## Exercise:
Go through each line of the entries below and tally those containing the string "type"; give only the total.

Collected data
***

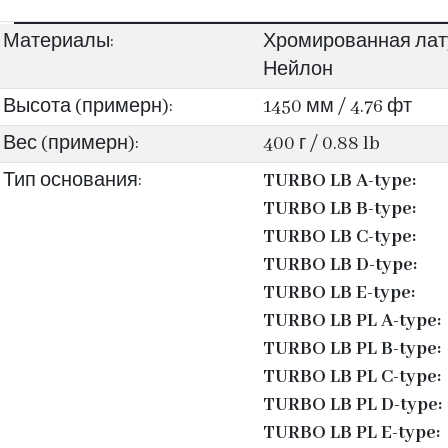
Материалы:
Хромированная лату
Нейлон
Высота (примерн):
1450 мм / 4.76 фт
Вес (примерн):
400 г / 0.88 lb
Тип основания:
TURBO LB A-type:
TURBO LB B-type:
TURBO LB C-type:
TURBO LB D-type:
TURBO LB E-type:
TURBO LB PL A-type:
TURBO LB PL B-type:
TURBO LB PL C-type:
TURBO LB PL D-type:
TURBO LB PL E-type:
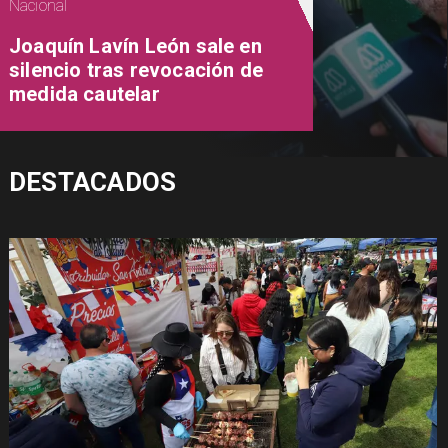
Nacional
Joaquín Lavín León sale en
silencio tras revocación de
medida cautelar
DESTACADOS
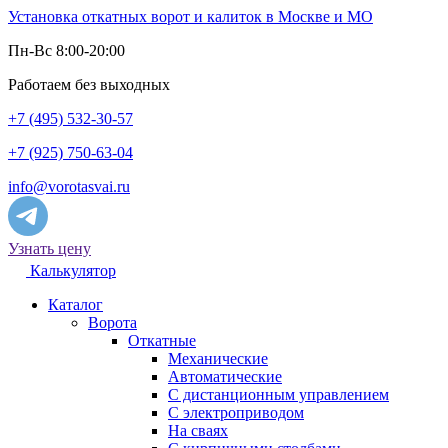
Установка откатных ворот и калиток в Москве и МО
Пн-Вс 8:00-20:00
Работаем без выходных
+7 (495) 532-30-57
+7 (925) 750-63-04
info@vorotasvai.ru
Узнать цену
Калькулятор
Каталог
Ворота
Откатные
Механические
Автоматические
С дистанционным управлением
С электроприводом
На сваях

***

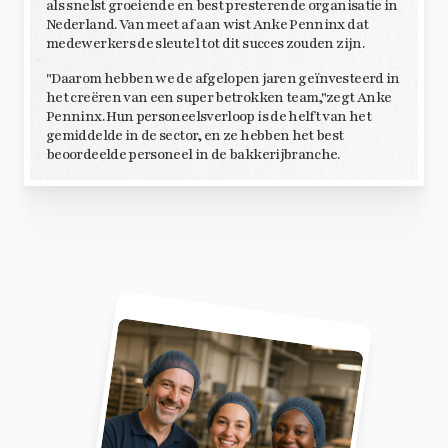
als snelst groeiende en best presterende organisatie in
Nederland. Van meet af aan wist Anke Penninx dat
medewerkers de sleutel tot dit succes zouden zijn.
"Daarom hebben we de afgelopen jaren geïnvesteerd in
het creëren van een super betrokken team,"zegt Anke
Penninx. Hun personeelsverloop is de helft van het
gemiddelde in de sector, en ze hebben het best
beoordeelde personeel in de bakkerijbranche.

***

## Completed exercise:
10